FPGA Implementation of Sketched LiDAR for a 192 x 128 SPAD Image Sensor

TL;DR

This work tackles the data-rate bottleneck in high-resolution SPAD LiDAR by implementing a histogram-free online depth reconstruction using the SplineSketches algorithm on an FPGA. It employs fixed-point arithmetic and LUT-based polynomial spline evaluation to compute per-pixel sketches with $M=4$, achieving up to a $512\times$ compression compared with histogram outputs, and processes time stamps directly from a $192\times128$ SPAD array. Software simulations optimize LUT depth and FXP width, establishing that a LUT depth of 256 provides sub-bin accuracy while maintaining hardware efficiency. The FPGA design systematizes SPE-based on-the-fly sketch computation, with an effective frame-rate of about $12.7$ fps (from an original $6{,}500$ fps) and a maximum accumulation of $512$ frames, enabling scalable SPAD-based depth imaging.
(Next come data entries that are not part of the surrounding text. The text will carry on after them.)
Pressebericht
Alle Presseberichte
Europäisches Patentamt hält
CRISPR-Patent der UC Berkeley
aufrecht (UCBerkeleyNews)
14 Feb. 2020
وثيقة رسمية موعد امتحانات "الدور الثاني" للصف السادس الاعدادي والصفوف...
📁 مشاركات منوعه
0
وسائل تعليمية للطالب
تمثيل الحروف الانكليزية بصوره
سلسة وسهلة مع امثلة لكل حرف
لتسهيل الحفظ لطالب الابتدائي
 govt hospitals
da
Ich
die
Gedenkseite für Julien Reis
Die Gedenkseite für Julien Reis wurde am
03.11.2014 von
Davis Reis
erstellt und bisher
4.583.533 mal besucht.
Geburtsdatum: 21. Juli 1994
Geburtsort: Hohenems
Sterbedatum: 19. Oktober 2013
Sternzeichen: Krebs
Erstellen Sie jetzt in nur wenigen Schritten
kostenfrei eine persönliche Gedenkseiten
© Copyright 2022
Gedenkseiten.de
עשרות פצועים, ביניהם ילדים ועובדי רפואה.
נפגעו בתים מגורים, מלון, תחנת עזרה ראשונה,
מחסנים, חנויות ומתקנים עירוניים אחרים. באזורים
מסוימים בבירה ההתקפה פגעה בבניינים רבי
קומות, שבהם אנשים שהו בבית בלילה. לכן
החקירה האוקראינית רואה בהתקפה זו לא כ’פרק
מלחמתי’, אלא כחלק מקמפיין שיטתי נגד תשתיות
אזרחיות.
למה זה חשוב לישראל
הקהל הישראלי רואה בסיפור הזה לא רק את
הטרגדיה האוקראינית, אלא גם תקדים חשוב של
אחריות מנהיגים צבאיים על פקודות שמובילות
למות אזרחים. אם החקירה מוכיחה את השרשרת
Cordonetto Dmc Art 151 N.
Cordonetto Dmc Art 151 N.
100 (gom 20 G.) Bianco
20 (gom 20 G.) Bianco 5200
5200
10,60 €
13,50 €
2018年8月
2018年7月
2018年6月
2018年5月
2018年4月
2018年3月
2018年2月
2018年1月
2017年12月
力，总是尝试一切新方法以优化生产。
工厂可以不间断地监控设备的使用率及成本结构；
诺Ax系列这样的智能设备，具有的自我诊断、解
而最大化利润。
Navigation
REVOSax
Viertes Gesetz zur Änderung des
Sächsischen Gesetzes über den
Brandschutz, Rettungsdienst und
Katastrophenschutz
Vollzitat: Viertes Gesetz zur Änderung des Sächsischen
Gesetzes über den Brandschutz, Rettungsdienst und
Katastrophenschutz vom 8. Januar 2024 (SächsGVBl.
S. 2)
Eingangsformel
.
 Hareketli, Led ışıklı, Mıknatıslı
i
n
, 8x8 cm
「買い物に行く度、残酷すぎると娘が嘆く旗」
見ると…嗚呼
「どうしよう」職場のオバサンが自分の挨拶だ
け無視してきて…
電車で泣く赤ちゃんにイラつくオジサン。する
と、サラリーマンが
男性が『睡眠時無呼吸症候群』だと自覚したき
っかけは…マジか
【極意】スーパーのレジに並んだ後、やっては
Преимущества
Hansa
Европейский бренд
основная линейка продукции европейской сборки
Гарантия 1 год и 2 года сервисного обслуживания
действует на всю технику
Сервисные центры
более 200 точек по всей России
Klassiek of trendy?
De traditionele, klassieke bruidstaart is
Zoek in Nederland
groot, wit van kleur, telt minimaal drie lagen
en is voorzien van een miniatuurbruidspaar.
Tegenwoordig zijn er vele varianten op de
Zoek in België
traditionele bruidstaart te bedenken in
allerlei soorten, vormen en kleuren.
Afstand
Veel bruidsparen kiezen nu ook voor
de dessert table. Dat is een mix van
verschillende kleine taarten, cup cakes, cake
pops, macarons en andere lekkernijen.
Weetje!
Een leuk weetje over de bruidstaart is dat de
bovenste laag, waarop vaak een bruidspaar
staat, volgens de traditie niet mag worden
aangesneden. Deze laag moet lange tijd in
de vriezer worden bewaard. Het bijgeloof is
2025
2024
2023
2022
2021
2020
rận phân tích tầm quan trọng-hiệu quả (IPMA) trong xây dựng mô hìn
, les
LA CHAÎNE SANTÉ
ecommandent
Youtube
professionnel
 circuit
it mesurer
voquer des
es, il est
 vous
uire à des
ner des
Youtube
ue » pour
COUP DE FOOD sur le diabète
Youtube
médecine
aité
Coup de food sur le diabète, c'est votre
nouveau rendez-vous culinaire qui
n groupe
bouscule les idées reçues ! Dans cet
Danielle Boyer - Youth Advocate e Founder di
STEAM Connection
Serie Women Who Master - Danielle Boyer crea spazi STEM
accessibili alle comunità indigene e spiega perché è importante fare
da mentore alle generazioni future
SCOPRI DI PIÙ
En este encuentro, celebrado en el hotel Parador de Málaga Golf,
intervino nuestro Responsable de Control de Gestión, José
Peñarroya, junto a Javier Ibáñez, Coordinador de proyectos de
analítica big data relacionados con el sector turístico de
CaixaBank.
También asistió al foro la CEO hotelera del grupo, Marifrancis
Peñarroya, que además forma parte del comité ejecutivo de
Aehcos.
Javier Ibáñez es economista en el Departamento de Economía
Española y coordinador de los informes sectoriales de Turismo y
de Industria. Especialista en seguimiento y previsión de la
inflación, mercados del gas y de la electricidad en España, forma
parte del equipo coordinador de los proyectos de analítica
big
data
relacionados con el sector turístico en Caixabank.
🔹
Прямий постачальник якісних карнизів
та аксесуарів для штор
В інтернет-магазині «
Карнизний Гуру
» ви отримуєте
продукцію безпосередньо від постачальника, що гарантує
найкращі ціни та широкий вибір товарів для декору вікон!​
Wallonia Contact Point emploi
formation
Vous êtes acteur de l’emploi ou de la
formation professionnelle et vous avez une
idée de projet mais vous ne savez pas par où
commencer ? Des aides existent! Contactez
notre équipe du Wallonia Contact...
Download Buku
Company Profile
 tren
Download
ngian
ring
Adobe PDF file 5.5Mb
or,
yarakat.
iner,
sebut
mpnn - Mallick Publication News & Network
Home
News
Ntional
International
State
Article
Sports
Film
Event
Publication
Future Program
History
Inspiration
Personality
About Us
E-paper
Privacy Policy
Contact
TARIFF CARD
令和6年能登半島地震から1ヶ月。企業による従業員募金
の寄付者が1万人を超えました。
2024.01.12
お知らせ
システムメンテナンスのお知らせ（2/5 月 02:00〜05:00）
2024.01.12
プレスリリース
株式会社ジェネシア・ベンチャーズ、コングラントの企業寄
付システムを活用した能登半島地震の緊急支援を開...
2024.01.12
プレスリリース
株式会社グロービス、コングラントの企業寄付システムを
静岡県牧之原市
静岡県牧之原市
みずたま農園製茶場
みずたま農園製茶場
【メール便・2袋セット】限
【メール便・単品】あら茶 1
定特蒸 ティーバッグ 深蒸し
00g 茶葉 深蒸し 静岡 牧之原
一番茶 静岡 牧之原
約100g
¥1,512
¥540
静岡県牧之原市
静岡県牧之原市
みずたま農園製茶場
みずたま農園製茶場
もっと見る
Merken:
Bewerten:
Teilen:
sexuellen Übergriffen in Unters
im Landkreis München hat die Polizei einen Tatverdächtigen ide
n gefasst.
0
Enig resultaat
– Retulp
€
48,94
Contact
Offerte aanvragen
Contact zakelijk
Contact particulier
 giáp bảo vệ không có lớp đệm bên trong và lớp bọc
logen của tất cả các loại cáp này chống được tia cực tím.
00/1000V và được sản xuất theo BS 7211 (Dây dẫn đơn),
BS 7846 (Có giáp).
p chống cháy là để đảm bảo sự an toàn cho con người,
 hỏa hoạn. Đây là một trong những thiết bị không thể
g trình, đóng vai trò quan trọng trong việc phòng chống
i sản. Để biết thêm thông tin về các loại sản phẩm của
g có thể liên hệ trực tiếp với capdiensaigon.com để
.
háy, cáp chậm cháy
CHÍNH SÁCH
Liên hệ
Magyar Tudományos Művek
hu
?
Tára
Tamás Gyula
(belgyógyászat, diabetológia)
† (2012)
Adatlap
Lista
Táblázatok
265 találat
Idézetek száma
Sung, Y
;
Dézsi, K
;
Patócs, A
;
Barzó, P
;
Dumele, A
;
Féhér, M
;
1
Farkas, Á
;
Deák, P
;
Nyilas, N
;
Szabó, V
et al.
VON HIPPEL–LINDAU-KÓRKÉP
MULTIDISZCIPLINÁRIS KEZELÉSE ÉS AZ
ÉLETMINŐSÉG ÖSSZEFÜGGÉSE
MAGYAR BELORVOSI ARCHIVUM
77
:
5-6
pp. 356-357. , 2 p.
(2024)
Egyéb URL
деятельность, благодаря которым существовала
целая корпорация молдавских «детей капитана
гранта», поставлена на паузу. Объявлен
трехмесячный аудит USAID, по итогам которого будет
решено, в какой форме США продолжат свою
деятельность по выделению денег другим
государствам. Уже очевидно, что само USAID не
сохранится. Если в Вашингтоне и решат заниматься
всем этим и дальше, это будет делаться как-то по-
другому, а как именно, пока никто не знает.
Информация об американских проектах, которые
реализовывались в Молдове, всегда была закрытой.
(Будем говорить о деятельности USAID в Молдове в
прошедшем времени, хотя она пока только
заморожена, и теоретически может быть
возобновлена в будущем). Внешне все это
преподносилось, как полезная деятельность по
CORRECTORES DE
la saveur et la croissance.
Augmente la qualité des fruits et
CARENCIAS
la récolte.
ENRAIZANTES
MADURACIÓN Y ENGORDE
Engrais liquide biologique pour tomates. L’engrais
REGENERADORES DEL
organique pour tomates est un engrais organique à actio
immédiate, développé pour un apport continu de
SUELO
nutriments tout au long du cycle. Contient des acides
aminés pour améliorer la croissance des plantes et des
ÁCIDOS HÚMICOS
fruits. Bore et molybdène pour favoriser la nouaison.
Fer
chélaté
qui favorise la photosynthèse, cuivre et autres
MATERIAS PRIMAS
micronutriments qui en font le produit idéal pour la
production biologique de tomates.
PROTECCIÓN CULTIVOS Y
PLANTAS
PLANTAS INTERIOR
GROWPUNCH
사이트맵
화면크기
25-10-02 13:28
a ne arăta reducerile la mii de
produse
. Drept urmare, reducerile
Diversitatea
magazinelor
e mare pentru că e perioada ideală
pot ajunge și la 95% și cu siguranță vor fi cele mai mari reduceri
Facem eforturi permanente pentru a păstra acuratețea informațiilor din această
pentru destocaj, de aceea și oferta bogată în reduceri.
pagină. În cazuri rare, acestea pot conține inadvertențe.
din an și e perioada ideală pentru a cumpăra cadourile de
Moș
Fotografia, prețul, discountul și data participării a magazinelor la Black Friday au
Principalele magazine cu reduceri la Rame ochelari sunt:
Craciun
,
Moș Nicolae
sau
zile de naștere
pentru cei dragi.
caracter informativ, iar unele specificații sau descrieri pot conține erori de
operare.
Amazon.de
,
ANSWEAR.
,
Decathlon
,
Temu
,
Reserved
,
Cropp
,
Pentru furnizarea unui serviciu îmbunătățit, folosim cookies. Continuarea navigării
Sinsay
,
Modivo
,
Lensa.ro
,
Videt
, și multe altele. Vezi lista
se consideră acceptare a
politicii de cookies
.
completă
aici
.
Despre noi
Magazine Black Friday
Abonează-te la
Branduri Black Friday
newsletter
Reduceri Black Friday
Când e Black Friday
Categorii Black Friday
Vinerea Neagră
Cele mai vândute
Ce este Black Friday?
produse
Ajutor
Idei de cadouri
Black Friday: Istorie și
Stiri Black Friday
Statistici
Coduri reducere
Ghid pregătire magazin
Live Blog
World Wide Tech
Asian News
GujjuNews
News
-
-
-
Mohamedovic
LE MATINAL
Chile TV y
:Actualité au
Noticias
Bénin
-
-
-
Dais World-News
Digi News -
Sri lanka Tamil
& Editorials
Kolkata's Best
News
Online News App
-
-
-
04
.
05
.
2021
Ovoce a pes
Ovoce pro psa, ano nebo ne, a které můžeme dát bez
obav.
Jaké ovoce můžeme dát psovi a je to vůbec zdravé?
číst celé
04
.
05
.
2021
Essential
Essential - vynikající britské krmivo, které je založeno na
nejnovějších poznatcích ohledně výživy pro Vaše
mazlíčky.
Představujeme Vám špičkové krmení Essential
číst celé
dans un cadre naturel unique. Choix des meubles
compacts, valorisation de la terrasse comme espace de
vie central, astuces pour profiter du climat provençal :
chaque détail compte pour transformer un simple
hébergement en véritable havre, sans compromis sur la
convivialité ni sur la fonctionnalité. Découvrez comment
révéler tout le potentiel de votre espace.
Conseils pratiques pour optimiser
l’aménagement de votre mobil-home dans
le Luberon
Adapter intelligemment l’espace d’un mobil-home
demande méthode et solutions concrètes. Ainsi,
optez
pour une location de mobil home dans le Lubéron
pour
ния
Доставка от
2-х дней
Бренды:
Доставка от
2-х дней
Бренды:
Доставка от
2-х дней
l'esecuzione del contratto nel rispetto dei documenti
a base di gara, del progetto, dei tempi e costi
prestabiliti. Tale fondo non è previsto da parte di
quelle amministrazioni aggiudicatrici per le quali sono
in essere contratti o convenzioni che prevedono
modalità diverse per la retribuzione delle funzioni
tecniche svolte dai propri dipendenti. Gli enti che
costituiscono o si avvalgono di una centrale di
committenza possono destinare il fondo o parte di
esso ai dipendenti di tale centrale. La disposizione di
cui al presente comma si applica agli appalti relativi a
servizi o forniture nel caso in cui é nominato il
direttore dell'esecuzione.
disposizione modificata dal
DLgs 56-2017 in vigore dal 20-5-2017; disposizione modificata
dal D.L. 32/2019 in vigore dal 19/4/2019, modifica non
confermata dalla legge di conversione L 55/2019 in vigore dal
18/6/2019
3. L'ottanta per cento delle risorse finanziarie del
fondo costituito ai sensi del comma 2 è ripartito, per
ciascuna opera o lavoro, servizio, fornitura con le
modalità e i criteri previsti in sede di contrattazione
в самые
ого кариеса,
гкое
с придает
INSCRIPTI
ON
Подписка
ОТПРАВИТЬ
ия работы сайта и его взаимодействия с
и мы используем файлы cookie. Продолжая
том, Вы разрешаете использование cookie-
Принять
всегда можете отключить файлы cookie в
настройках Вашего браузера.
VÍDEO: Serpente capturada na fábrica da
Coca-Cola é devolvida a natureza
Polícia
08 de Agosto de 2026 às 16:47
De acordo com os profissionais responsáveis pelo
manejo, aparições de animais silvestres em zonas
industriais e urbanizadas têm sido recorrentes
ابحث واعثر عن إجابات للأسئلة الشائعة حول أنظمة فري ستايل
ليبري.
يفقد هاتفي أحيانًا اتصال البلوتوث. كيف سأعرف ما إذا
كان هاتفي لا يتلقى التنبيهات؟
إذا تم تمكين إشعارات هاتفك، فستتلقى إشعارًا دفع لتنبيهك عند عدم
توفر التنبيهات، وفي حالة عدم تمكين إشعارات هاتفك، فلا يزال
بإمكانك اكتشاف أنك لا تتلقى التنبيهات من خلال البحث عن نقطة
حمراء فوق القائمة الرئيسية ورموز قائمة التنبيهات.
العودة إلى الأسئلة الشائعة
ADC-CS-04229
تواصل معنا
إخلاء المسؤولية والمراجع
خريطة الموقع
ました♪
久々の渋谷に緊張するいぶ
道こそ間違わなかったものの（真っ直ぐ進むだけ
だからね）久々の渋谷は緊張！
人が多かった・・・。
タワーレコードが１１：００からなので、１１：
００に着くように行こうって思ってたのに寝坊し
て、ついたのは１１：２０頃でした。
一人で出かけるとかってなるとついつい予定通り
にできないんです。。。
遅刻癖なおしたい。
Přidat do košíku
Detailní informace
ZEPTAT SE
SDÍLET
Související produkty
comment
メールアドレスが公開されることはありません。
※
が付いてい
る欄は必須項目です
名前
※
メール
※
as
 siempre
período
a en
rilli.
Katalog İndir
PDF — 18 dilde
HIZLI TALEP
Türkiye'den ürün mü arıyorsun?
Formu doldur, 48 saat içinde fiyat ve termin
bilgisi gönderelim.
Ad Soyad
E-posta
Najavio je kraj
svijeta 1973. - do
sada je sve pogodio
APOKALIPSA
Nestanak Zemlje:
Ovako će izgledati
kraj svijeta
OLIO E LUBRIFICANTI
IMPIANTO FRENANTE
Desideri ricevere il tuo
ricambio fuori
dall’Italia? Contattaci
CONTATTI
Real experiments validate online FPGA depth reconstruction against offline results, demonstrating high fidelity and confirming the approach's practicality while outlining paths for improvement via larger $M$ and external memory to further boost accuracy and throughput.

Abstract

This study presents an efficient field-programmable gate array (FPGA) implementation of a polynomial spline function-based statistical compression algorithm designed to address the critical challenge of massive data transfer bandwidth in emerging high-spatial-resolution single-photon avalanche diode (SPAD) arrays, where data rates can reach tens of gigabytes per second. In our experiments, the proposed hardware implementation achieves a compression ratio of 512x compared with conventional histogram-based outputs, with the potential for further improvement. The algorithm is first optimized in software using fixed-point (FXP) arithmetic and look-up tables (LUTs) to eliminate explicit additions, multiplications, and non-linear operations. This enables a careful balance between accuracy and hardware resource utilization. Guided by this trade-off analysis, online sketch processing elements (SPEs) are implemented on an FPGA to directly process time-stamp streams from the SPAD sensor. The implementation is validated using a customized LiDAR setup with a 192 x 128-pixel SPAD array. This work demonstrates histogram-free online depth reconstruction with high fidelity, effectively alleviating the time-stamp transfer bottleneck of SPAD arrays and offering scalability as pixel counts continue to increase for future SPADs.

Figures (6)

• Figure 1: Simulation results. Error maps of different LUT depths with $M=4$ and $p=1$, compared with FLP reference. The dataset is taken from altmann2016lidar.
• Figure 2: Hardware architecture of SPEs implementation
• Figure 3: LiDAR setup composed of the SPAD camera and Laser.
• Figure 4: Optical calibration with a whiteboard placed 1 m in front of the sensor: (a) $\hat{z}$ from FPGA, (b) $\hat{z}$ from offline TCSPC histogram computation, and (c) their absolute difference.
• Figure 5: Accuracy analysis with varying board distances by shifting the STOP signal: (a) IRFs for 15 measurements; (b) RMSE variations from online and offline sketches; (c,d) regression results versus the local CMM reference.